OK, Martin.  So you are now saying that, while you interpret all the details of the fall story more or less literally, you can conceive of an interpretation of the serpent, and maybe of the trees, which does not understand them literally, yet does not undermine the notion of a Fall or a Redemption.  Well, we are making progress. 

An unnatural reading?  I think you have in mind the inconsistency of asserting a literal Adam and Eve but not a literal serpent and trees.  Yes, but the problem there is with Stott, not with the mythical reading.  Stott understands “historical Fall” and “historical Adam and Eve” in a way which makes the rest of his reading awkward.  He just doesn’t go far enough.  One can affirm a real “fall”, i.e., a real decision of the human race to separate itself from God, while regarding *all* the story elements as mythical.  Indeed, that is the “natural” reading, given the meaning of the Hebrew word “Adam”—the generic term for “mankind”.  As for Paul’s “literal” use of the story, that’s a whole separate topic, and we’d disagree about that just as much as about Genesis.  So I’ll leave it there.  Thanks for clarifying.


gingoro - #14784

May 24th 2010

I find the term epic or heroic epic better than myth as it seems a more useful description even though to the scholar the difference is somewhat marginal.  The historicity of the details is up for grabs although I hold to the view that Adam and Eve were actual people who God made into his ikons or beings who possess the image of God.  But in all cases I do not consider the matter “of the essence of Christianity”.
Dave W


Joel Wingo - #15008

May 25th 2010

John H. Walton has written a good book on this topic, The Lost World of Genesis One.


John Heininger - #15152

May 26th 2010

Its just as likely that the primary report of events reported by Genesis was the one from which all the other were vaguely based, as was the case with embellished and distorted variations told by almost all early civilizations in regard to the flood event recorded in Genesis, considering God would have ensured that the more authentic version was on offer, and preserved.


Dale - #15426

May 28th 2010

AIG has decided that the book of Genesis has been interpreted improperly, thereby allowing it to be disproved by modern science.

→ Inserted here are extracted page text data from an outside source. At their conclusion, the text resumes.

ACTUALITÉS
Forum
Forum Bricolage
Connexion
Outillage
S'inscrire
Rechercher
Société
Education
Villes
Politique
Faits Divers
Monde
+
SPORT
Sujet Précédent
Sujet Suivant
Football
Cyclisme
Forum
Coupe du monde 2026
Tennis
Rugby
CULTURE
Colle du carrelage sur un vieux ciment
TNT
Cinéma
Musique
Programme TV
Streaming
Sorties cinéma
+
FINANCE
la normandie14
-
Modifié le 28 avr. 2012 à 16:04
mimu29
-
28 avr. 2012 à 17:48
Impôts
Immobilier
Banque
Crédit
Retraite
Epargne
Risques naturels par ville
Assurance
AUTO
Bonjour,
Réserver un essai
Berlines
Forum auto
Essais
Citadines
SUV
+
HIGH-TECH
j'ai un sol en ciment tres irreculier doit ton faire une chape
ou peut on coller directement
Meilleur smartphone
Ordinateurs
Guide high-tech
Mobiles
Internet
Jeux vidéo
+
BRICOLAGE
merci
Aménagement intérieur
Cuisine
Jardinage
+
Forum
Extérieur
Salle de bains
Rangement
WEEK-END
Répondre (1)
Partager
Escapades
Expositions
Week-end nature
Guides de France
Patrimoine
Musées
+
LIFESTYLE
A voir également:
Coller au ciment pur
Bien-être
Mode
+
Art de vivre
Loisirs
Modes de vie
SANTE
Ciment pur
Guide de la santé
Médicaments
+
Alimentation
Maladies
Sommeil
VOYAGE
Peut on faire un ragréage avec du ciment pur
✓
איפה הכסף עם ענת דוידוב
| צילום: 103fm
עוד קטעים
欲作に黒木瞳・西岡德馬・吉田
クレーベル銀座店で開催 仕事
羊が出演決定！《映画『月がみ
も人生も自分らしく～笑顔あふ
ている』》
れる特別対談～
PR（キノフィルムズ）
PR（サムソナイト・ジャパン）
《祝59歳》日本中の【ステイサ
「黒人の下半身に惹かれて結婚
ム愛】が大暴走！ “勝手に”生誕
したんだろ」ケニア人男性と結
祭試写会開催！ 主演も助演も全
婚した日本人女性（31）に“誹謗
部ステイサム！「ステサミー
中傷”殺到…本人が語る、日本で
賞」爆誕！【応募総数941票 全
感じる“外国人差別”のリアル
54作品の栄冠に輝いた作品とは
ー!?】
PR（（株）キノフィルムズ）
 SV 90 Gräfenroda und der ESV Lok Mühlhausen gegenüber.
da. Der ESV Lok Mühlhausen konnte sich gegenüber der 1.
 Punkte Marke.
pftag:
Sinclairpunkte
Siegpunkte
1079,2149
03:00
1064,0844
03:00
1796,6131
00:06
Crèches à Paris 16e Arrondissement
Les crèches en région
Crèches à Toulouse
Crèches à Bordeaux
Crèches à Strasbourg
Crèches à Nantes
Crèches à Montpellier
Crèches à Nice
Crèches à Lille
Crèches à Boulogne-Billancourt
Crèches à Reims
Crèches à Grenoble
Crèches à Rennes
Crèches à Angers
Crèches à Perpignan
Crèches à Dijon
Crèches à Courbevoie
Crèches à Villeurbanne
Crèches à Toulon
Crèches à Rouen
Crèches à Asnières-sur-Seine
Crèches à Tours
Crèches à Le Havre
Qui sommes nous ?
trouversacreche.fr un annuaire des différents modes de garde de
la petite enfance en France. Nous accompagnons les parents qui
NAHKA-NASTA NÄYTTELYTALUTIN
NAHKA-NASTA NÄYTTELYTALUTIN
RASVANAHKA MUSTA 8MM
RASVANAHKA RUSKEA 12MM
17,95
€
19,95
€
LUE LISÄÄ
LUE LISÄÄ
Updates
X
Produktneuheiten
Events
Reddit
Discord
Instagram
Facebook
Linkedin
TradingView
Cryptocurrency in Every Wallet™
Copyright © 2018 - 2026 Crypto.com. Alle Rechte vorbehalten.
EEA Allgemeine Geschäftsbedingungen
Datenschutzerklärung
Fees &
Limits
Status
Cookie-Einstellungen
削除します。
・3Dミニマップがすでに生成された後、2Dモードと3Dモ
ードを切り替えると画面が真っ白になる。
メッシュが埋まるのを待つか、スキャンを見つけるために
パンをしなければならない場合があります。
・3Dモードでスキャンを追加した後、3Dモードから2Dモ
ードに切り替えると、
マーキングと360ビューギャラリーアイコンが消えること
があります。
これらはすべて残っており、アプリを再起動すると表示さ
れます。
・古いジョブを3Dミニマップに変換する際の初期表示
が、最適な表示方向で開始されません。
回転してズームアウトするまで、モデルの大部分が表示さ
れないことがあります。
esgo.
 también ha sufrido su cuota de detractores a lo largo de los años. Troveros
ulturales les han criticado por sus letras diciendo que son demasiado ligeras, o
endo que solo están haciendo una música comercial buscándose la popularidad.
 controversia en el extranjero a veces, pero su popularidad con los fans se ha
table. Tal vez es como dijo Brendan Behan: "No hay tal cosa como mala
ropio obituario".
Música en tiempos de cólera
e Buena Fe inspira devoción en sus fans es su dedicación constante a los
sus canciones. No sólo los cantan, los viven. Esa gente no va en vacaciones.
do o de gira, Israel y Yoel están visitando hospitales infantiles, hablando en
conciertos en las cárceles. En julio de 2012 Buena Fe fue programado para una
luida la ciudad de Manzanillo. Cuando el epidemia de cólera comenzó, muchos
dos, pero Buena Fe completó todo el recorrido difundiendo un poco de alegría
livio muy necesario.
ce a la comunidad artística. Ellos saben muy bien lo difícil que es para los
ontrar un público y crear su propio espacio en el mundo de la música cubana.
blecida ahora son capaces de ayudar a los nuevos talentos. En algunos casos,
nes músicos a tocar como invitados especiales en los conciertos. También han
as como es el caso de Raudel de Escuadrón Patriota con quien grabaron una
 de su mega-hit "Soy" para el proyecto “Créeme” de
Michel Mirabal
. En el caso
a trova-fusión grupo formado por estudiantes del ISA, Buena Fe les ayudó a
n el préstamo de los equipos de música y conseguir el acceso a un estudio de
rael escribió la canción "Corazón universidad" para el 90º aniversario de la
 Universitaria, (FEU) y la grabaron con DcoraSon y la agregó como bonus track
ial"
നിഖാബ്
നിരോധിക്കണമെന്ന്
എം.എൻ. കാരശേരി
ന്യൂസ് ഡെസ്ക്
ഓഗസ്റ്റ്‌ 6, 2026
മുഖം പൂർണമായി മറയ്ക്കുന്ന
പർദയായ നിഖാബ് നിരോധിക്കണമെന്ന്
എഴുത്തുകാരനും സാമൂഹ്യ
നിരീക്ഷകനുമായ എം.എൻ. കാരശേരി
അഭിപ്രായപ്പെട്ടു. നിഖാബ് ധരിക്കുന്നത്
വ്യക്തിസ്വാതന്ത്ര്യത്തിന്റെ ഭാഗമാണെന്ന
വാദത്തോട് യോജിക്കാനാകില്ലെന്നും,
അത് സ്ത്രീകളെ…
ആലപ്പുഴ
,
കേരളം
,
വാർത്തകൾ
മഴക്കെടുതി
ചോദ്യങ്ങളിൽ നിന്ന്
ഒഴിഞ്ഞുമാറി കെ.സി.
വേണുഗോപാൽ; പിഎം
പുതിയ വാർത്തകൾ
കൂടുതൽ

He has decided to form a “team” to reinterpret Genesis so that it may be the foundation for a new science that will uphold the literal meaning of the text.


Dale - #15427

May 28th 2010

From AIG:

“Why study the chronology of the flood.”

http://www.answersingenesis.org/articles/2010/05/27/why-study-flood-chronology

I am totally amused that they think that rearainging the verbs in the story will validate it as a literal text.  After all, the txt of Genesis has nothing to do with modern Geology which shows very clearly there is no evidence for a word wide flood.